Scientists with the Urban Dynamics Institute (UDI) at the US Department of Energy’s Oak Ridge National Laboratory (ORNL) are working to reduce travel time and fuel consumption by developing a computational framework for connected vehicle technologies.
These would facilitate vehicle-to-vehicle communication, as well as communication between vehicles and traffic controls. Vehicles would exchange information such as location, speed, and destination in order to generate individualised instructions for drivers.
“By telling drivers the optimal speed, the best lane to drive in, or the best route to take, we can eliminate stop-and-go driving and improve safety,” says UDI deputy director, Andreas Malikopoulos, the project's principal investigator.
“As a driver, you may get additional instructions suggesting you change lanes or follow a different path that may not be the route your GPS would give you to avoid congestion.”
The first step for the project team is developing decentralised control algorithms that govern how vehicles will communicate locally among vehicles interacting directly on the road but also act globally to optimise traffic flow across a city.

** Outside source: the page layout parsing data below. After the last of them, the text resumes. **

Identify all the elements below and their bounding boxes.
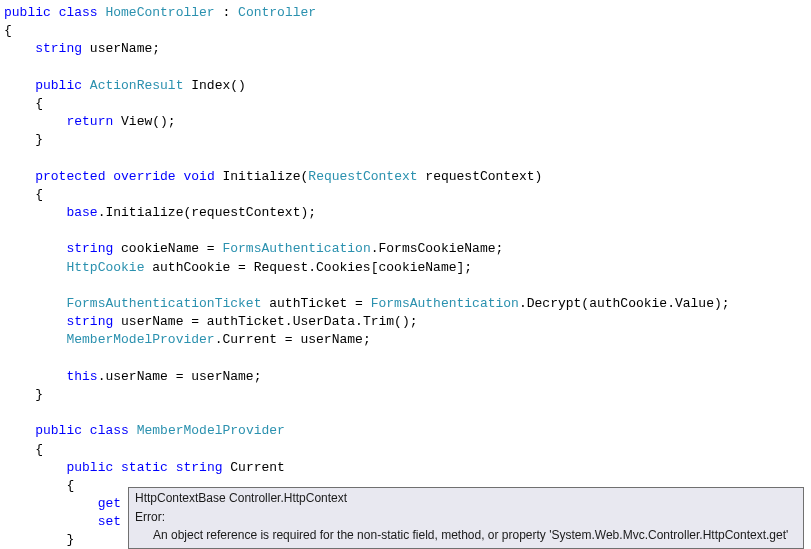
code-editor[interactable]: public class HomeController : Controller…: [4, 4, 807, 549]
tooltip-signature: HttpContextBase Controller.HttpContext: [135, 491, 347, 505]
code-line: string userName = authTicket.UserData.Tr…: [4, 313, 807, 331]
tooltip-error-message: An object reference is required for the …: [135, 527, 797, 544]
code-line: public class MemberModelProvider: [4, 422, 807, 440]
tooltip-error-label: Error:: [135, 509, 797, 526]
code-line: [4, 150, 807, 168]
code-line: {: [4, 22, 807, 40]
code-line: FormsAuthenticationTicket authTicket = F…: [4, 295, 807, 313]
code-line: base.Initialize(requestContext);: [4, 204, 807, 222]
error-tooltip: HttpContextBase Controller.HttpContext E…: [128, 487, 804, 549]
code-line: public class HomeController : Controller: [4, 4, 807, 22]
code-line: string cookieName = FormsAuthentication.…: [4, 240, 807, 258]
code-line: public ActionResult Index(): [4, 77, 807, 95]
code-line: return View();: [4, 113, 807, 131]
code-line: this.userName = userName;: [4, 368, 807, 386]
code-line: [4, 59, 807, 77]
code-line: {: [4, 441, 807, 459]
code-line: public static string Current: [4, 459, 807, 477]
code-line: {: [4, 186, 807, 204]
code-line: }: [4, 386, 807, 404]
code-line: {: [4, 95, 807, 113]
code-line: [4, 277, 807, 295]
code-line: [4, 404, 807, 422]
code-line: protected override void Initialize(Reque…: [4, 168, 807, 186]
code-line: string userName;: [4, 40, 807, 58]
code-line: MemberModelProvider.Current = userName;: [4, 331, 807, 349]
code-line: [4, 222, 807, 240]
code-line: [4, 350, 807, 368]
code-line: HttpCookie authCookie = Request.Cookies[…: [4, 259, 807, 277]
code-line: }: [4, 131, 807, 149]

The computational framework uses 'decentralised control' algorithms because, realistically, all the vehicles in a city cannot communicate information to a central control centre due to the staggering amount of data that would be involved.
“The first phase is an exploratory project. We’ll validate our framework through simulation,” Malikopoulos says.
The second phase of the project will connect the team’s communication framework with a transportation analysis simulation system that uses data analytics to simulate traffic conditions in real urban areas to predict congestion.
Simulations will predict and plan traffic flow based on large-scale data, such as the layout and population distribution of the area that reflects driver activities (for example, school zones are likely to be busier early in the morning and mid-afternoon, whereas entertainment districts are likely to be more congested during evenings and weekends), as well as the destinations and schedules of the connected vehicles in the simulation.
Phase two simulations also will allow the team to begin exploring questions related to cyber security and possible incentives for drivers to follow connected vehicle instructions, such as digital ticketing.